Smarrirsi e proseguire ancora
Presentato al Tribeca Film Festival e poi allo Sheffield Doc Fest, il debutto di Maria Fredriksson, The Gullspång Miracle, è uno di quei lavori che ti lasciano col dubbio di essere stato perculato, ma in un modo divertente e a tratti inquietante.
May, in visita in Svezia alla sorella Kari, dopo una giornata passata insieme, decide di comprare un piccolo appartamento a Gullspång. La venditrice, Olaug, appare alle due quasi come un fantasma perché identica alla loro sorella maggiore, Lita, suicidatasi nel 1988.
Un incontro stile Carramba che sorpresa, ma dai toni soft, qualcosa di straordinario tanto da ricevere una copertura mediatica, per le due un segno divino. Eppure, dietro i sorrisi di una “famiglia” che si ritrova dopo quarant’anni e a più di 1000 km di distanza, c’è una ferita aperta in ognuna di loro. Abbiamo il senso di vuoto e solitudine di Olaug che, grazie al cugino, aveva scoperto anni prima di essere stata data in adozione e di avere una gemella; e poi la tragedia di un suicidio in una famiglia cattolica come in quella di Kari e May. Attraverso i filmini di famiglia vediamo, così, Lita che pare caracollare dietro l’ombra di Laura Palmer: un personaggio tragico e spaesato che oltre l’altruismo, i figli, e le gite in famiglia, reprime l’indicibile, il malessere che la opprime. Mentre i continenti sommersi del passato riemergono, portando a ipotesi diverse dal suicidio per Lita, la famiglia riunita fa trapelare le prime insoddisfazioni e discrepanze: da una parte i fratelli e le sorelle di Lita cresciuti nella provincia e molto credenti, dall’altra l’arroganza di Olaug con la sua cultura e una carriera nell’esercito. Quel primo test del DNA fatto nella febbricitante gioia dei primi momenti lascia spazio a inquietudini, nervi tesi esacerbati dal mistero che avvolge ancora, dopo quasi 40 anni la morte di Lita. I figli di lei non vogliono sapere la verità, non vogliono affrontare e far riesaminare il lavoro pressapochista che fece la polizia all’epoca, mentre Olaug si sente in dovere di dare una degna conclusione a quella gemella scomparsa, benché un altro test del DNA stravolga ulteriormente le dinamiche famigliari.

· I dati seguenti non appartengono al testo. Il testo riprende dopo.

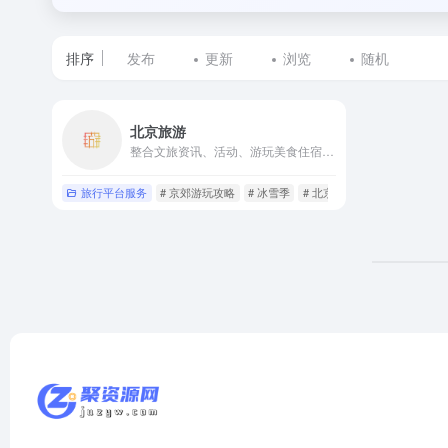
排序
发布
更新
浏览
随机
标
北京旅游
签
整合文旅资讯、活动、游玩美食住宿资源，提供政务服务与惠民福利，覆盖四季文旅特色及主题游线路
为
旅行平台服务
# 京郊游玩攻略
# 冰雪季
# 北京一日游攻略
北
京
免
费
景
区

Dove sta la verità in The Gullspång Miracle? Perché Olaug afferma, in un messaggio in segreteria lasciato a Mary, che qualcuno sta mentendo? Perché è così importante che esista un legame di sangue tra le parti in causa? Non basta la comunione tra spiriti feriti per darsi pace? Fede e ragione, così si spacca in due la famiglia: tra chi vuole e ha bisogno di credere e chi si affida a uno spirito critico indomabile. Alla fine di The Gullspång Miracle aleggia l’impressione che, forse, è stata tutta una presa in giro: dei protagonisti? Della regista? Non si sa, ma non è neanche importante saperlo, d’altronde come disse qualcuno: “La vita non è un fatto di conclusioni”, e la domanda rimasta aperta riposa sulla foto di Lita che la camera ci mostra insistentemente come memento mori: “Ogni famiglia è infelice a modo suo”.